Land is an essential pre-requisite both for primary production system as well as for meeting social priorities and therefore, must be available in adequate extent and desired quality. Similarly, Water is also a critical input and its availability should be assured. Per capita availability of these two resources is declining due to various reasons. Successful development planning for future will now depend on scientific land use planning with specific consideration to maintaining and improving the interrelationship between land and water cycles. In developing countries like India, problems of soil erosion and land degradation are intimately associated with land husbandry as well as growth promoting developmental activities. It is, therefore, necessary to ensure generation of sustainable livelihood in terms of food and income through proper maintenance and enhancement of the productivity of the resource base on a long-term basis.
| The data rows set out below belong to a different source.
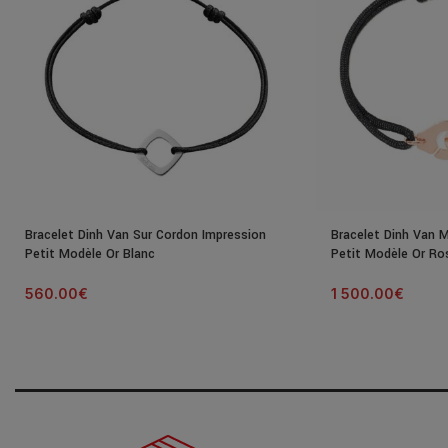
Bracelet Dinh Van Sur Cordon Impression
Bracelet Dinh Van 
Petit Modèle Or Blanc
Petit Modèle Or Ro
560.00
€
1 500.00
€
The concern of development planning is not only to manage land surface and soil profile for better nutrient supply to the plants and more beneficial distribution of limited water source but also to ensure Sustainable Livelihood Security (SLS). Livelihood is defined as adequate stock and flows of food and income to meet the basic needs while the term ‘sustainable’ refers to maintenance or enhancement of productivity of the resources based on long-term basis. Therefore, secured resources and adequate livelihood are pre-requisites for good husbandry and sustainable management of the natural resources base of land, water and vegetation.